THE PROBLEM: Write out exactly the lines below that run from the one containing "Submissions (279, 147)" through the one containing "MAUSAM: Vol. 53", both included, with no other lines.

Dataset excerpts

- - - - - - -

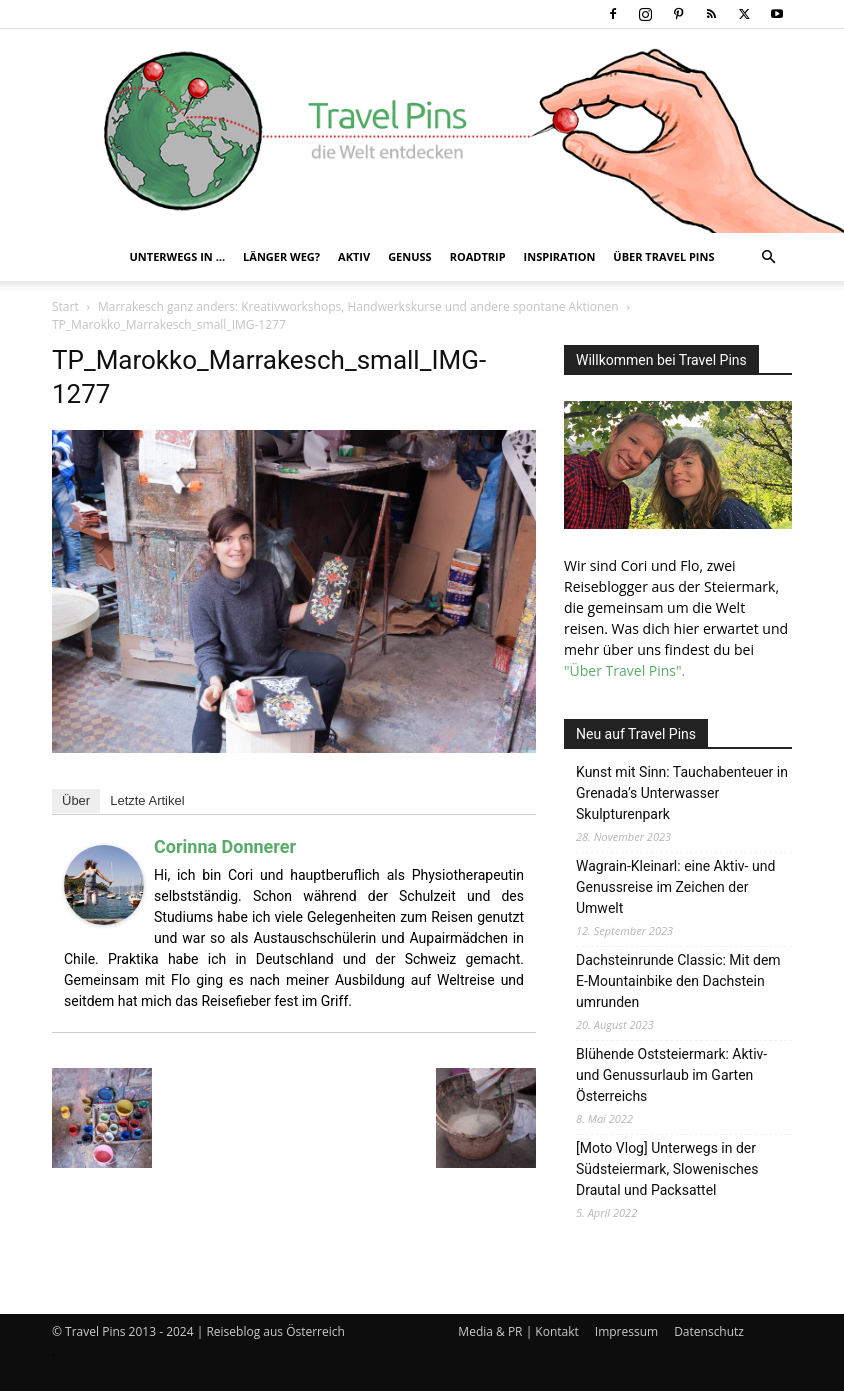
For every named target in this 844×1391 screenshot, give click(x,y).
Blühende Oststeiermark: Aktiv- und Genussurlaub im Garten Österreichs (671, 1075)
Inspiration (560, 256)
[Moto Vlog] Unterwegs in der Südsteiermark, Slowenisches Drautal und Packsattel (667, 1169)
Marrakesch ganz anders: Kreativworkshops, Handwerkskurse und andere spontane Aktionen (358, 306)
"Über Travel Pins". (624, 670)
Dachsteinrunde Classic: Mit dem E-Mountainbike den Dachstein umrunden (678, 981)
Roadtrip (478, 256)
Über (76, 800)
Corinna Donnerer (225, 846)
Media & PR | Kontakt (518, 1331)
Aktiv (354, 256)
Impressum (626, 1331)
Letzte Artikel (147, 800)
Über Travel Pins (663, 256)
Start (65, 306)
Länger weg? (281, 256)
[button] (768, 257)
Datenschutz (709, 1331)
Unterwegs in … (178, 256)
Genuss (410, 256)
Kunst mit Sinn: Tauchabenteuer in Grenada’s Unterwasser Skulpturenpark (682, 793)
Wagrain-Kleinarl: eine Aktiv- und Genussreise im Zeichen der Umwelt (675, 887)
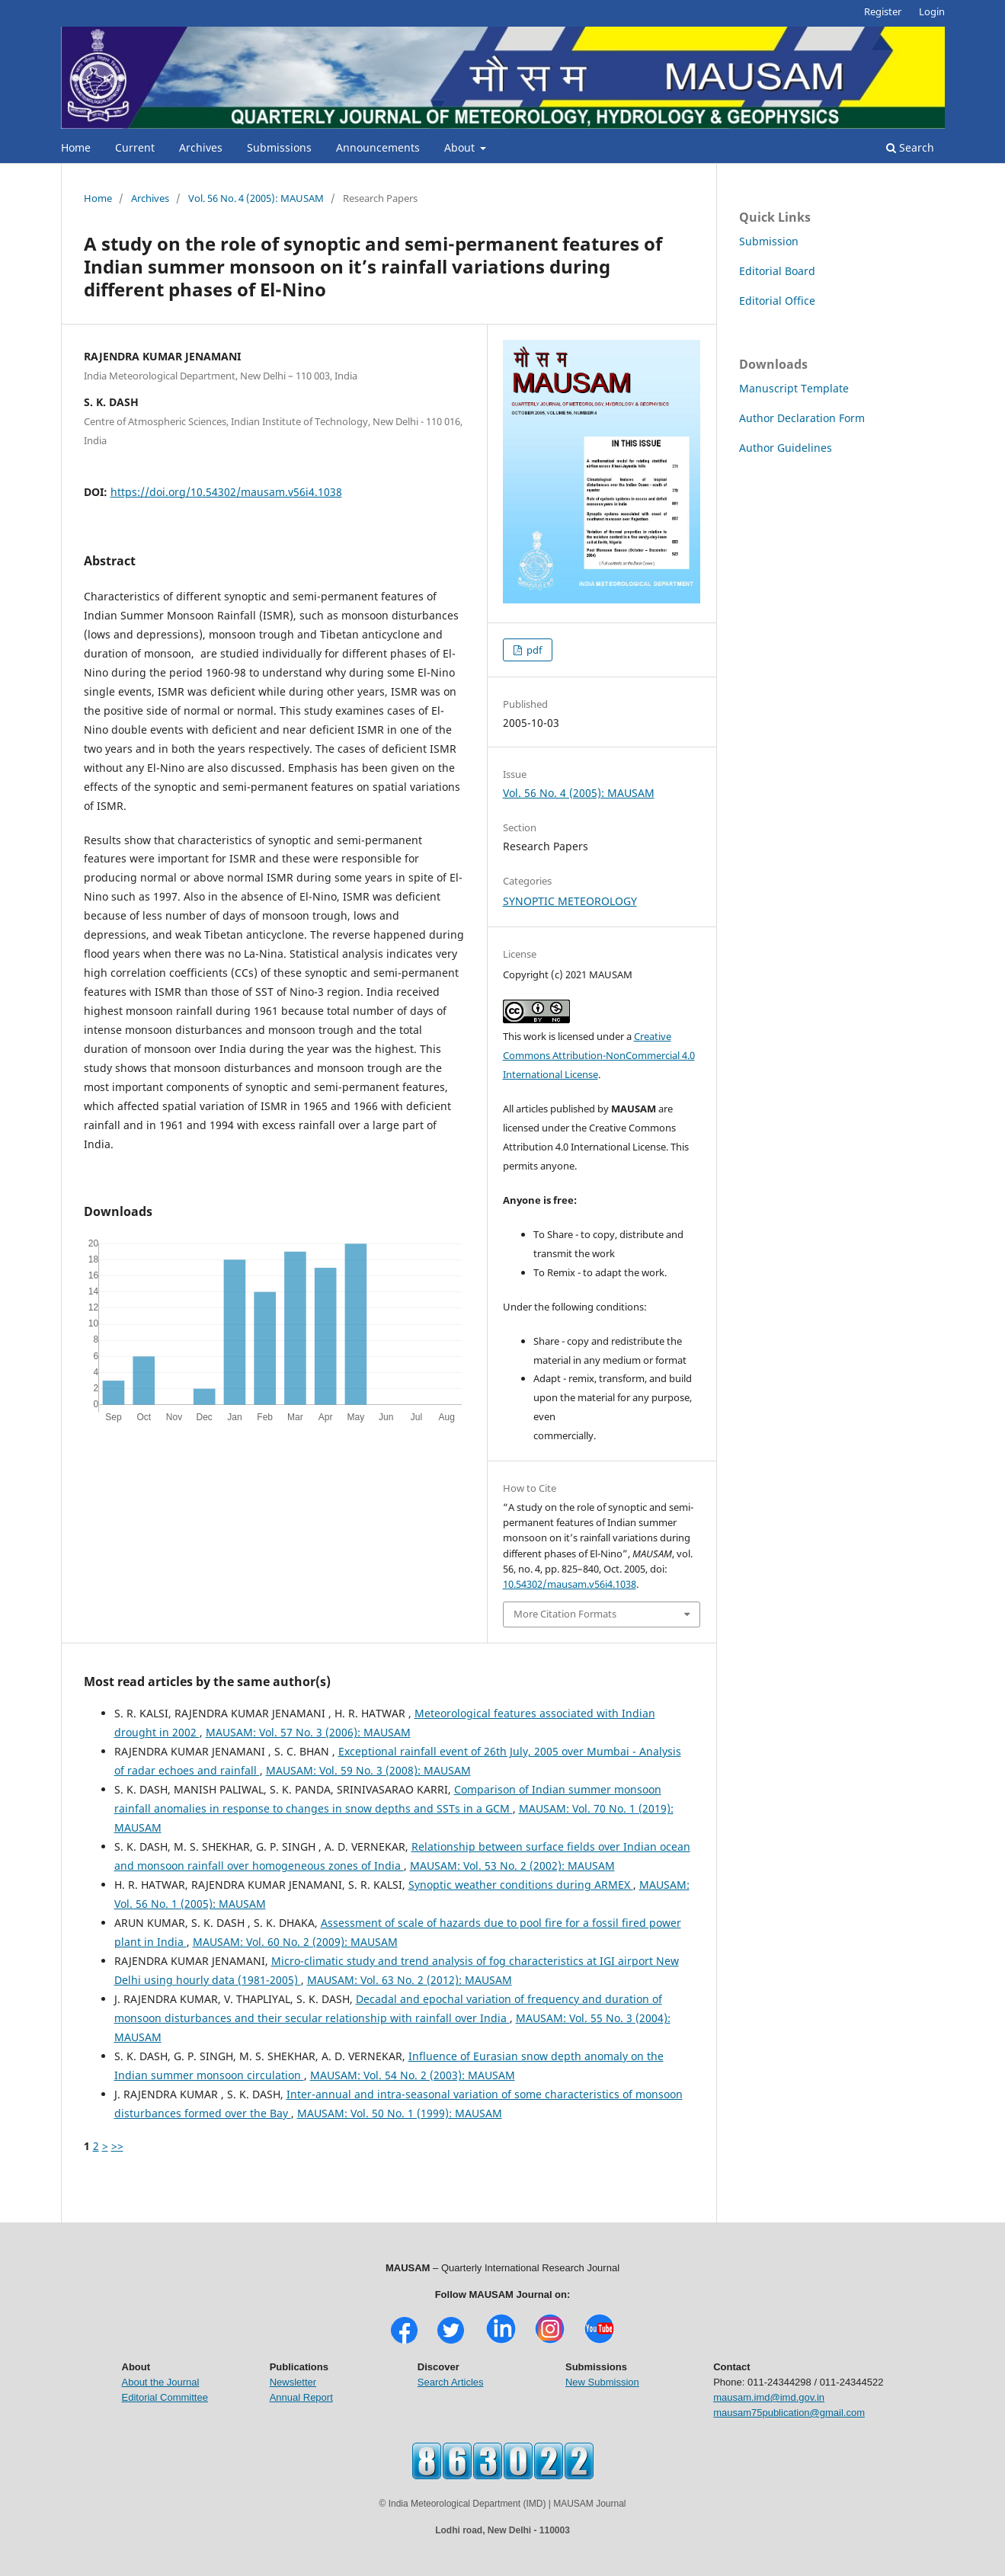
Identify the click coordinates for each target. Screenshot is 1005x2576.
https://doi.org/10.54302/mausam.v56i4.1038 (226, 492)
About (461, 147)
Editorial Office (777, 300)
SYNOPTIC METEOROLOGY (570, 901)
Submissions (279, 147)
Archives (200, 147)
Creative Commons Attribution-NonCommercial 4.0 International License (599, 1055)
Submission (769, 241)
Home (76, 147)
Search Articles (451, 2382)
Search (910, 147)
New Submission (602, 2382)
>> (117, 2146)
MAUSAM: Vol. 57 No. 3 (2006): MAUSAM (308, 1732)
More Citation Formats (565, 1614)
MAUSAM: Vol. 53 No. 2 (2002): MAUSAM (512, 1865)
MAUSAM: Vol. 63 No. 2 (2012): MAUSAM (409, 1980)
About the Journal (161, 2382)
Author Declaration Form (802, 418)
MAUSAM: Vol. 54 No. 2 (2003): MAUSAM (412, 2075)
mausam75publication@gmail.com (789, 2412)
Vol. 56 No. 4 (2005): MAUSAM (256, 198)
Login (932, 11)
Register (882, 11)
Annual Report (301, 2397)
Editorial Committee (165, 2397)
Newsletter (293, 2382)
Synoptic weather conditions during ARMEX (520, 1884)
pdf (533, 650)
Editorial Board (777, 271)
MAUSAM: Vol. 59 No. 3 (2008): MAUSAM (368, 1770)
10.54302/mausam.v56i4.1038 (569, 1584)
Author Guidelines (785, 447)
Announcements (378, 147)
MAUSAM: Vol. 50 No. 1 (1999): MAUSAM (399, 2113)
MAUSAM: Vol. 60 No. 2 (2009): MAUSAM (295, 1941)
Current (135, 147)
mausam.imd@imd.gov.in (768, 2397)
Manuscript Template (794, 388)
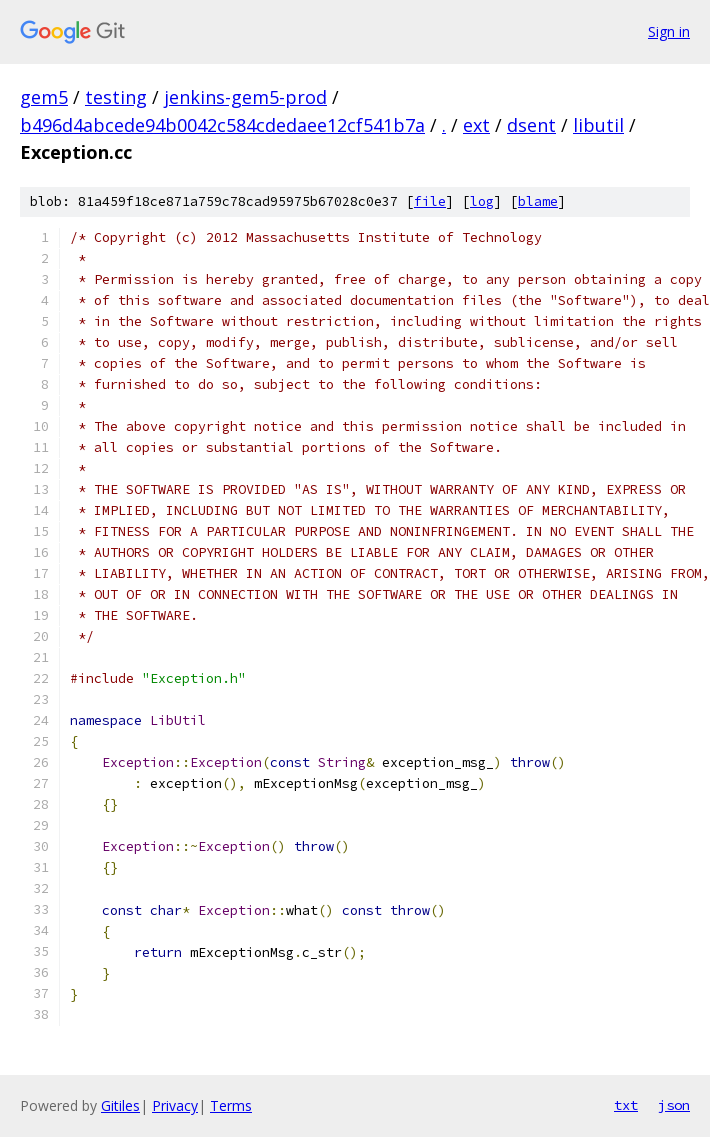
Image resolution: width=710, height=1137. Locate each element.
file (430, 201)
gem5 (44, 97)
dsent (531, 125)
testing (116, 97)
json (674, 1105)
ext (476, 125)
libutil (598, 125)
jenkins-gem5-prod (245, 97)
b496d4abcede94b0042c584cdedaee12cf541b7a (222, 125)
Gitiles (120, 1105)
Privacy (175, 1105)
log (482, 201)
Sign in (669, 31)
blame (538, 201)
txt (626, 1105)
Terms (231, 1105)
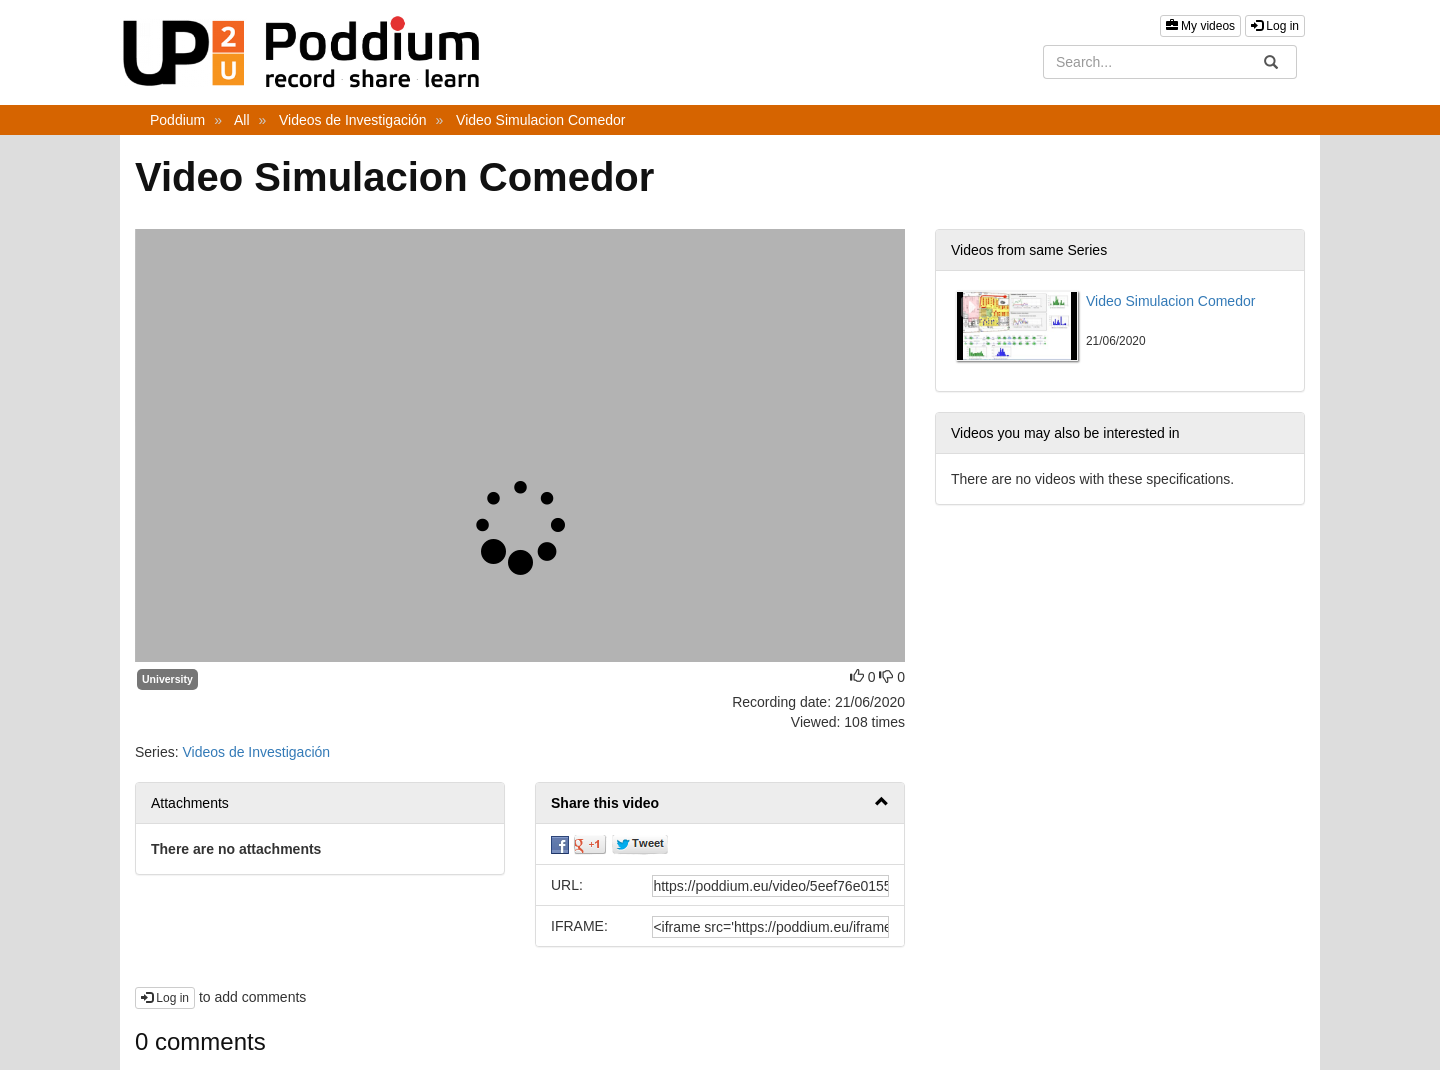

- - - - - - -

RESPONSE BELOW:
Submissions (279, 147)
Archives (200, 147)
Creative Commons Attribution-NonCommercial 4.0 International License (599, 1055)
Submission (769, 241)
Home (76, 147)
Search Articles (451, 2382)
Search (910, 147)
New Submission (602, 2382)
>> (117, 2146)
MAUSAM: Vol. 57 No. 3 (2006): MAUSAM (308, 1732)
More Citation Formats (565, 1614)
MAUSAM: Vol. 53 No. 2 (2002): MAUSAM (512, 1865)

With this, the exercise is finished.